Ia mengatakan, pihaknya baru menerima laporan lisan dari salah satu penjual gula merah dari tanaman kelapa sawit, belum ada laporan tertulis terkait dengan aktivitas usahanya tersebut.
Terkait dengan perizinan produk tersebut, katanya, sama dengan izin makanan dan pangan yakni izin pangan industri rumah tangga (PIRT) yang diterbitkan oleh Dinas Pertanian.
Ia menyebutkan, Kabupaten Mukomuko ini selain memiliki produk gula merah dari tanaman kelapa sawit, daerah ini sudah lama memiliki produk gula merah dari pohon kelapa.
Ia menyebutkan, sampai sekarang sebanyak tujuh keluarga di satuan pemukiman (SP) tujuh di daerah ini yang rutin setiap hari melakukan aktivitas pembuatan gula merah dari pohon kelapa.
Setiap hari, katanya, sebanyak 25 tungku yang memasak air nira dari pohon kelapa dengan jumlah produksinya setiap tungku menghasilkan sebanyak 10 kilogram gula merah.
Ia menyatakan, tugas instansinya selama ini rutin membina para masyarakat petani yang membuat gula merah dari pohon kelapa agar mereka tidak menggunakan bahan pengawet berbahaya.

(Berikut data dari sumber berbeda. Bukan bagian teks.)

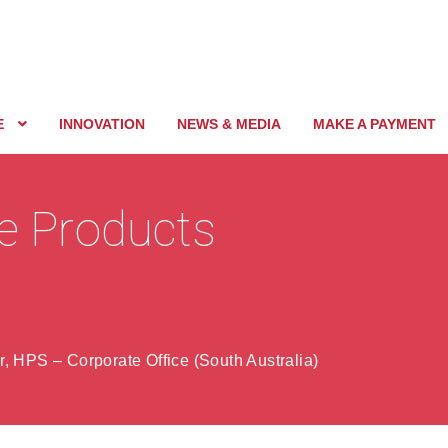
E
INNOVATION
NEWS & MEDIA
MAKE A PAYMENT
ne Products
, HPS – Corporate Office (South Australia)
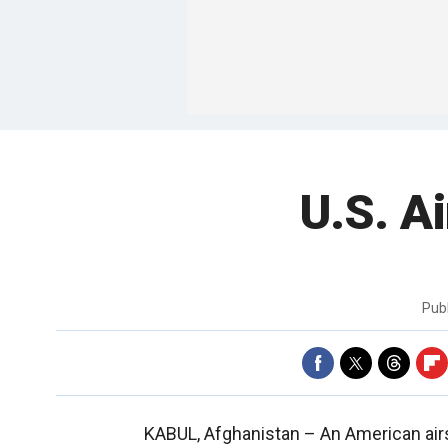
U.S. Ai
Pub
KABUL, Afghanistan –
An American air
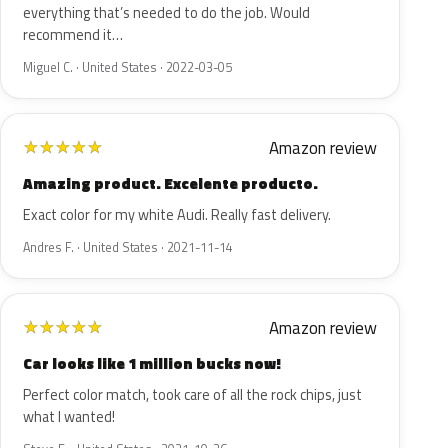
everything that’s needed to do the job. Would
recommend it…
Miguel C. · United States · 2022-03-05
Amazon review
★
★
★
★
★
Amazing product. Excelente producto.
Exact color for my white Audi. Really fast delivery.
Andres F. · United States · 2021-11-14
Amazon review
★
★
★
★
★
Car looks like 1 million bucks now!
Perfect color match, took care of all the rock chips, just
what I wanted!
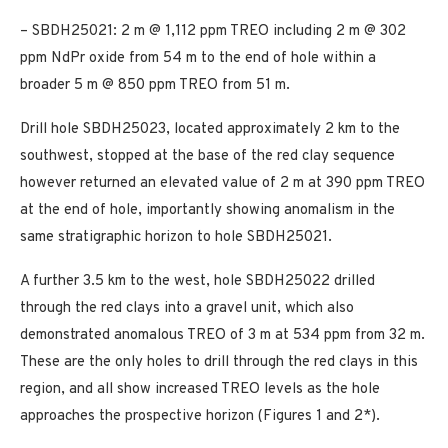
– SBDH25021: 2 m @ 1,112 ppm TREO including 2 m @ 302
ppm NdPr oxide from 54 m to the end of hole within a
broader 5 m @ 850 ppm TREO from 51 m.
Drill hole SBDH25023, located approximately 2 km to the
southwest, stopped at the base of the red clay sequence
however returned an elevated value of 2 m at 390 ppm TREO
at the end of hole, importantly showing anomalism in the
same stratigraphic horizon to hole SBDH25021.
A further 3.5 km to the west, hole SBDH25022 drilled
through the red clays into a gravel unit, which also
demonstrated anomalous TREO of 3 m at 534 ppm from 32 m.
These are the only holes to drill through the red clays in this
region, and all show increased TREO levels as the hole
approaches the prospective horizon (Figures 1 and 2*).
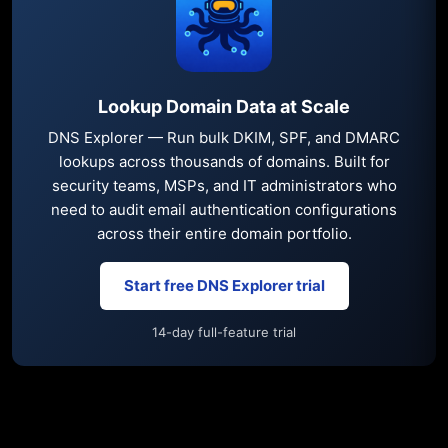
Lookup Domain Data at Scale
DNS Explorer — Run bulk DKIM, SPF, and DMARC
lookups across thousands of domains. Built for
security teams, MSPs, and IT administrators who
need to audit email authentication configurations
across their entire domain portfolio.
Start free DNS Explorer trial
14-day full-feature trial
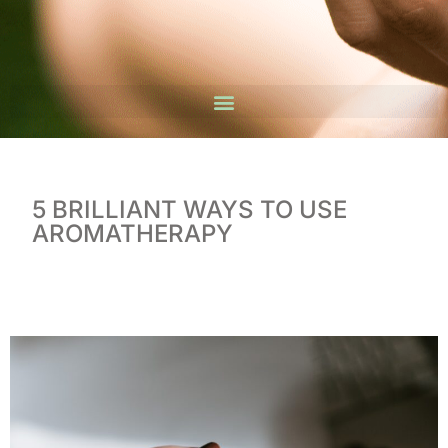
5 BRILLIANT WAYS TO USE
AROMATHERAPY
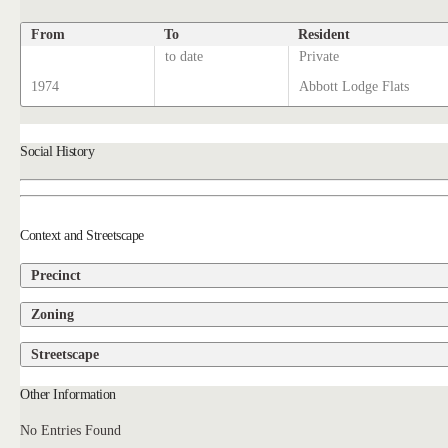
From
To
Resident
to date
Private
1974
Abbott Lodge Flats
Social History
Context and Streetscape
Precinct
Zoning
Streetscape
Other Information
No Entries Found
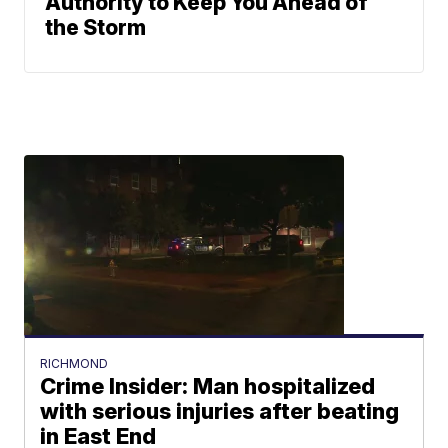
Authority to Keep You Ahead of
the Storm
RICHMOND
Crime Insider: Man hospitalized
with serious injuries after beating
in East End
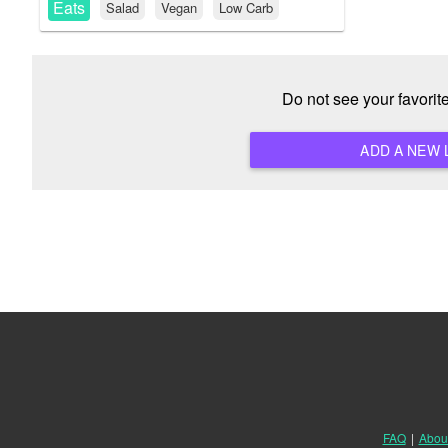
Eats
Salad
Vegan
Low Carb
Do not see your favori
FAQ
|
Abou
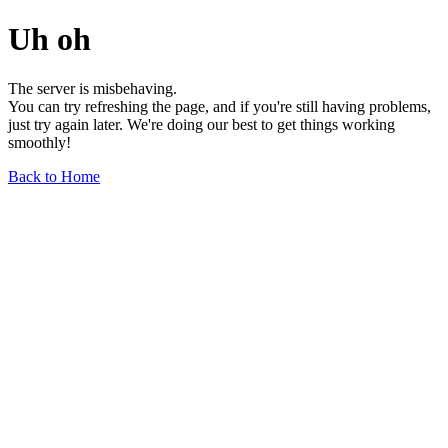
Uh oh
The server is misbehaving.
You can try refreshing the page, and if you're still having problems,
just try again later. We're doing our best to get things working
smoothly!
Back to Home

“Saat ini kami belum memberikan pembinaan kepada petani yang membuat gula merah dari kelapa sawit karena usahanya tersebut masih baru, selain itu kami juga belum memiliki operasional petugas yang membina petani,” ujarnya.
Kendati demikian, ia menyatakan, pihaknya tetap mendukung usaha pembuatan gula merah dari tanaman kelapa sawit agar masyarakat mempunyai berbagai pilihan gula merah selain dari pohon kelapa dan aren.